Irma Göhring setzt sich und schaut aus dem Fenster auf dichten Wald. Liefe sie dort 25 Kilometer gen Norden, käme sie zur Anton-Völkl-Grotte. Kein Schild nennt den Namen der Höhle unter den bemoosten Felsbrocken. Nur einen Hinweis, dass Fledermaus-Schutzzeit ist, gibt es. So unspektakulär der Ort auch ist, das Leben von Irma und Ludwig Göhring hat er dennoch geprägt.

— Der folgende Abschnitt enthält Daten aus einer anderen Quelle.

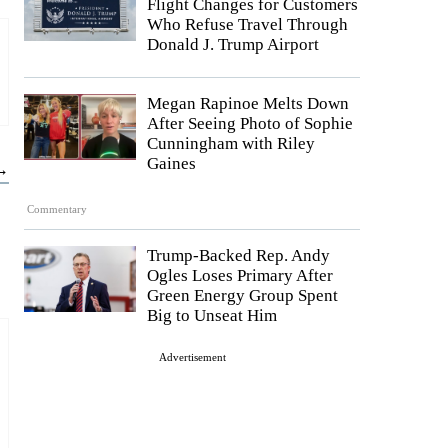
Flight Changes for Customers
Who Refuse Travel Through
Donald J. Trump Airport
Megan Rapinoe Melts Down
After Seeing Photo of Sophie
Cunningham with Riley
Gaines
 →
Commentary
Trump-Backed Rep. Andy
Ogles Loses Primary After
Green Energy Group Spent
Big to Unseat Him
Advertisement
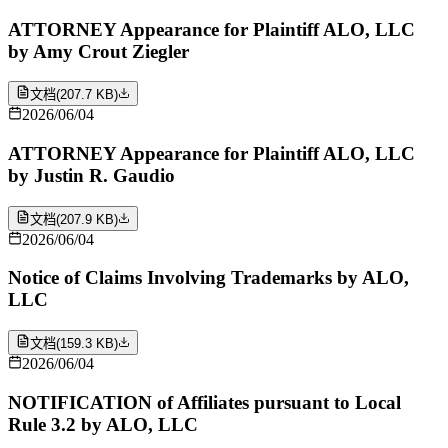
ATTORNEY Appearance for Plaintiff ALO, LLC
by Amy Crout Ziegler
文档
(
207.7 KB
)
2026/06/04
ATTORNEY Appearance for Plaintiff ALO, LLC
by Justin R. Gaudio
文档
(
207.9 KB
)
2026/06/04
Notice of Claims Involving Trademarks by ALO,
LLC
文档
(
159.3 KB
)
2026/06/04
NOTIFICATION of Affiliates pursuant to Local
Rule 3.2 by ALO, LLC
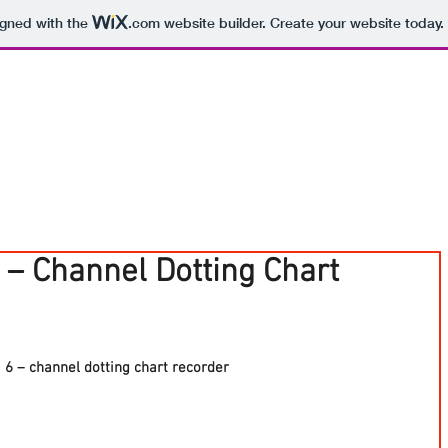
igned with the
.com
website builder. Create your website today.
 – Channel Dotting Chart
 – channel dotting chart recorder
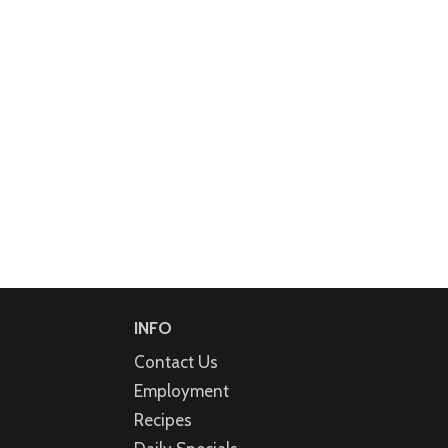
INFO
Contact Us
Employment
Recipes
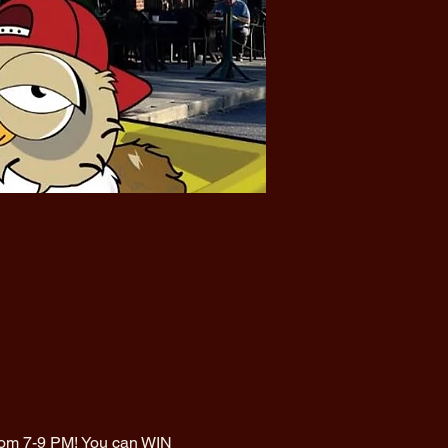
from 7-9 PM! You can WIN 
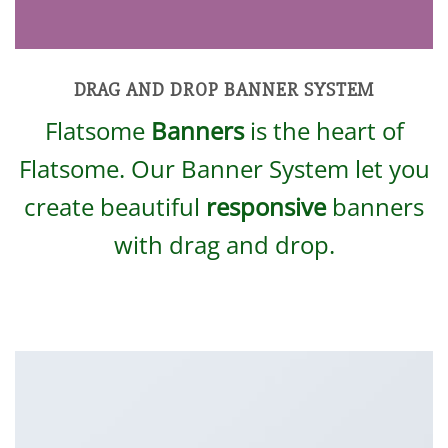
DRAG AND DROP BANNER SYSTEM
Flatsome
Banners
is the heart of
Flatsome. Our Banner System let you
create beautiful
responsive
banners
with drag and drop.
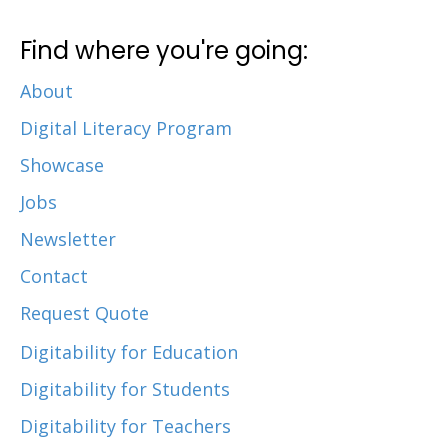
Find where you're going:
About
Digital Literacy Program
Showcase
Jobs
Newsletter
Contact
Request Quote
Digitability for Education
Digitability for Students
Digitability for Teachers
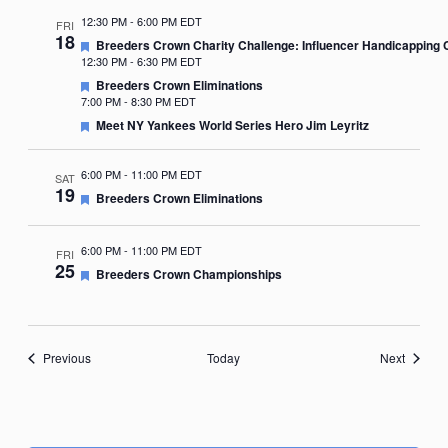
12:30 PM
-
6:00 PM EDT
FRI
18
Featured
Breeders Crown Charity Challenge: Influencer Handicapping 
12:30 PM
-
6:30 PM EDT
Featured
Breeders Crown Eliminations
7:00 PM
-
8:30 PM EDT
Featured
Meet NY Yankees World Series Hero Jim Leyritz
6:00 PM
-
11:00 PM EDT
SAT
19
Featured
Breeders Crown Eliminations
6:00 PM
-
11:00 PM EDT
FRI
25
Featured
Breeders Crown Championships
Events
Events
Previous
Today
Next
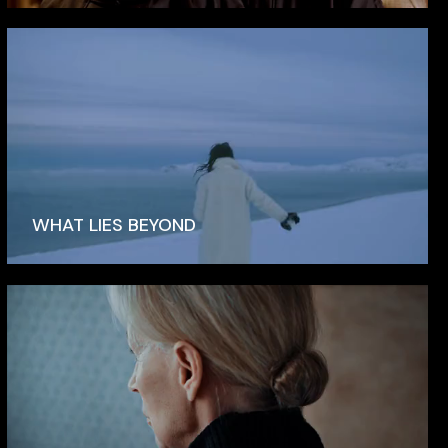
WHAT LIES BEYOND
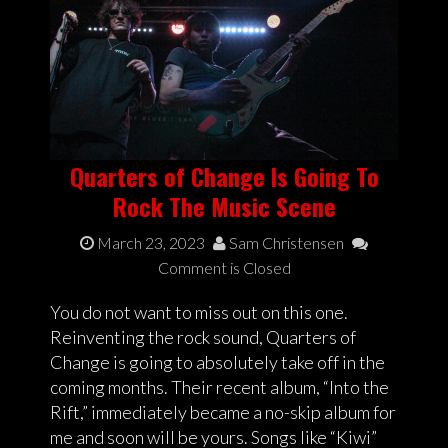
Quarters of Change Is Going To
Rock The Music Scene
March 23, 2023
Sam Christensen
Comment is Closed
You do not want to miss out on this one.
Reinventing the rock sound, Quarters of
Change is going to absolutely take off in the
coming months. Their recent album, “Into the
Rift,” immediately became a no-skip album for
me and soon will be yours. Songs like “Kiwi”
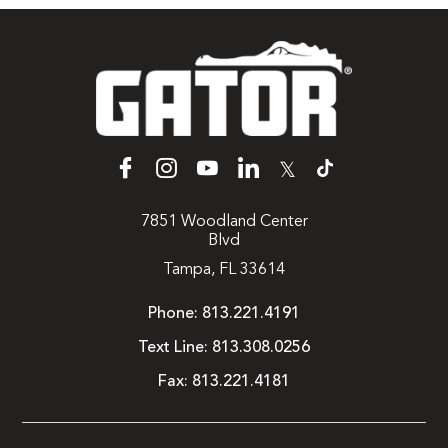
𝕏
7851 Woodland Center
Blvd
Tampa, FL 33614
Phone:
813.221.4191
Text Line:
813.308.0256
Fax:
813.221.4181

Geheimtipp Anton-Völkli-Grotte

Mit 18, die Lehre zum Flaschner abgeschlossen und arbeitslos, tingelt Ludwig Göhring umher. „Aber er ist nicht nur gewandert“, erzählt seine Frau. „Er hat auch versucht zu verstehen, warum so viele arbeitslos sind.“ Beim Arbeiterjugendtag der Skandinavischen Sozialistischen Jugend in Kopenhagen diskutiert Göhring mit anderen jungen Arbeitslosen und skandinavischen Arbeitern. Er zieht durch Schweden, bis er ausgewiesen wird. Zurück in Nürnberg tritt er der KPD bei. Damals war sie noch im Stadtrat, in jedem Stadtteil waren Gruppen aktiv.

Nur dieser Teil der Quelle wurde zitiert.